Helping People: Character Known but Hardly Practiced

Abundance Organizational culture


 Ok… I’m getting on a train going to London Paddington from Chippenham (England). In front of me are several elderly folks with heavy luggage.  I offer to step aside as the train stops and help them get their luggage on the train.  They are grateful.  I enjoy helping and am clearly the beneficiary of giving a little kindness.

Later, I’m on Kensington High Street in London.  I find a Starbucks and am about to enter when a group of four people appear.  I open the door and let them in before me. They look at me with suspicion, like, “Why doesn’t this guy want to order his coffee before us?  He’s not in that much of a hurry!?  Why?!” I notice shock and concern is expressed by the four.

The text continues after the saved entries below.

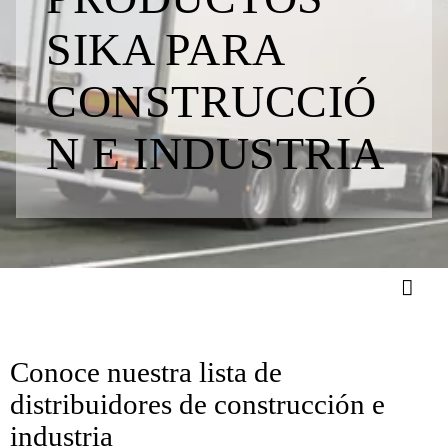
SIKA PARA
CONSTRUCCIÓ
N E INDUSTRIA
Conoce nuestra lista de
distribuidores de construcción e
industria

As you might have been able to figure out, I travel a lot and notice that it’s mostly an “every person for him/herself” situation on all transportation activity. So often I’ve seen people struggling with heavy bags off luggage racks or the overhead bins… sometimes to their physical detriment.  Therefore, I have started a personal campaign to help someone with a bag every trip I’m on. I do not want to patronize anyone but when I see people struggling, I try and lend a hand.

Opening doors?  Letting people in line? Being kind. Being generous of spirit without wanting anything in return? These are actions completely in our control. And we get the benefit and goodwill without asking for it. Maybe that’s why Liberty Mutual has built an entire advertising platform around responsibility and doing the right thing.

In an office environment, it could mean helping a person struggling with a project, bringing an extra glass of water for a colleague at a meeting, opening doors for people going from one corridor to another, and ultimately just being present and aware of your teammates and surroundings. Where you go provides opportunities to practice Character every day.